Given entries:
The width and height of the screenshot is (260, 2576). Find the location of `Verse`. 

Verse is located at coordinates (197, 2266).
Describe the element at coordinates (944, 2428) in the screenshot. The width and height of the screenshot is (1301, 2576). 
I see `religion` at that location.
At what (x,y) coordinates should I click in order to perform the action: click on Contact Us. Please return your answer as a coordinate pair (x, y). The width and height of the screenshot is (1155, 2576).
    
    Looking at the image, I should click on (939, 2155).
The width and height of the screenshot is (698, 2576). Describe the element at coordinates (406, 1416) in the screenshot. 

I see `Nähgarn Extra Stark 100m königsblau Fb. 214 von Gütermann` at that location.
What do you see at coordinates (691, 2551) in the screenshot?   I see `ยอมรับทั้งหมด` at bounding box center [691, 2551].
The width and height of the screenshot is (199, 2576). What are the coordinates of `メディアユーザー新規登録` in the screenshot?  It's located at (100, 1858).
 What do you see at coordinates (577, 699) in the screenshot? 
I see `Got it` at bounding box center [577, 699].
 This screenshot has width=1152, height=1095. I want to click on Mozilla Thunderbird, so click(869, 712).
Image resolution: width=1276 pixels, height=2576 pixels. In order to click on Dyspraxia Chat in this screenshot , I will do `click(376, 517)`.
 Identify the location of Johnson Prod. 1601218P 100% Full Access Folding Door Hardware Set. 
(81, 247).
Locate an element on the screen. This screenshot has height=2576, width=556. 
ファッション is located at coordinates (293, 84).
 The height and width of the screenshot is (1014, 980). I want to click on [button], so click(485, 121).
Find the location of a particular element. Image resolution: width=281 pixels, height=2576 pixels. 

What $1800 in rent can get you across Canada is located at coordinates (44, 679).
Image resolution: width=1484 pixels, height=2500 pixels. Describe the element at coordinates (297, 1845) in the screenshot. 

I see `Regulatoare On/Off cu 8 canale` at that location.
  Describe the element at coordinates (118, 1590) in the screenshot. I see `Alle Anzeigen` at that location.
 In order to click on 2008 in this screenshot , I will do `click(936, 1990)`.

Work required: Take each line in the listing that has the word "will" and copy it.

Exercise result:
Image resolution: width=1276 pixels, height=2576 pixels. In order to click on Dyspraxia Chat in this screenshot , I will do `click(376, 517)`.
 In order to click on 2008 in this screenshot , I will do `click(936, 1990)`.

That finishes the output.